In experiments with mice, RAGE-deficient mice have been shown to increase mortality in Klebsiella pneumoniae pneumonia but better survival in influenza A pneumonia, pneumococcal pneumonia [50] and RSV pneumonia [51]. In mice models, administration of sRAGE has also shown promising results in reducing acute lung injury [52]. Further investigations regarding RAGE expression and the effects of RAGE deficiency in COVID-19 will be required to understand whether RAGE modulation is of therapeutic value in COVID-19 patients.
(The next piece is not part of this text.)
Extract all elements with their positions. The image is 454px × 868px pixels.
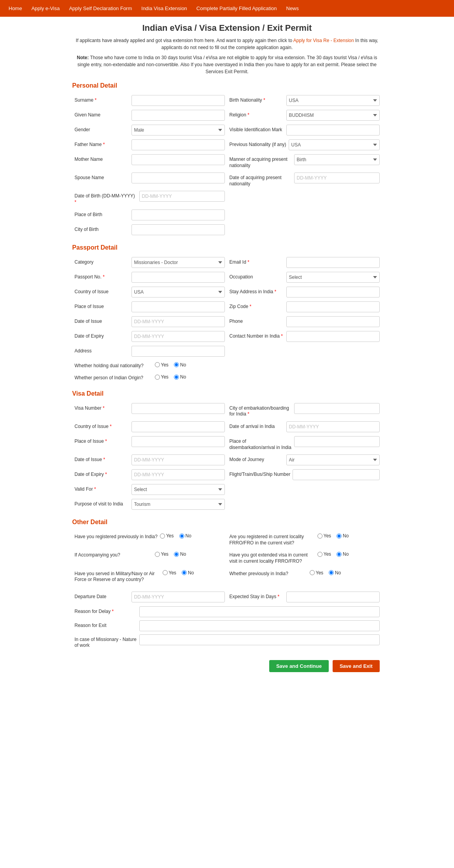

It has been postulated, that RAGE plays a role in the SARS-CoV-2-mediated inflammatory response in the lungs [14, 15]. Here, it has been hypothesised, that RAGE activation is triggered by activation of the ACE/Ang II/AT1R pathway after binding of SARS-CoV-2 to Angiotensin-converting enzyme 2 (ACE2) via its spike protein (S-protein) to invade host cells. Angiotensin II increase was also hypothesised as the cause of the complex clinical picture of COVID-19 [53]. However, our data showed no difference in sRAGE levels when comparing COVID-19 and non-COVID-19 pneumonia. Furthermore, there was no difference in sRAGE levels between COVID-19 patients with mild disease and healthy controls. It could, therefore, be postulated that RAGE and Angiotensin II increase is not COVID-19 specific, but rather mirrors the severity of lung injury.

It is important to recognise the study limitations. First, the group of non-COVID-19 pneumonia cohort is small (n = 23) compared to the group of COVID-19 pneumonia cohort (n = 164) and the patients are not matched. Therefore, individual characteristics of studied patients affecting the results cannot be excluded. Further studies with more patients will contribute to the further validation of these results. Second, the bedside assessment and mechanics of breathing was not captured in this study. These factors also play a role in recognition of patients needing HFNO/MV. Third, the HFNO/MV and MV cohort as well as the number of patients with 30-day mortality was low, such that the different clinical and laboratory aspects could not be included in the regression models for more thorough interpretation of the role of sRAGE with respect to these outcomes. Therefore, continued monitoring and the inclusion of larger numbers of patients in future studies would be useful. Other limitations of this study are its retrospective analysis and single-center design as well as the lack of external validation. Furthermore, the lack of sRAGE kinetics needs to be acknowledged. It should also be noted that CT imaging of lungs was carried out only at the discretion of the attending physician and not in all patients. Therefore, future studies exploring the association of sRAGE levels with lung CT findings in COVID-19 may reveal further insights useful for improving patient care.

Conclusions

This is to our knowledge the first study to describe elevated serum sRAGE concentrations in hospitalised COVID-19 patients, linking high sRAGE with the need of HFNO/MV, MV and 30-day mortality. Our results indicate that close monitoring of serum sRAGE levels may help to improve management of patients in the ICU and warrant further studies on RAGE modulation as a potential therapy in COVID-19.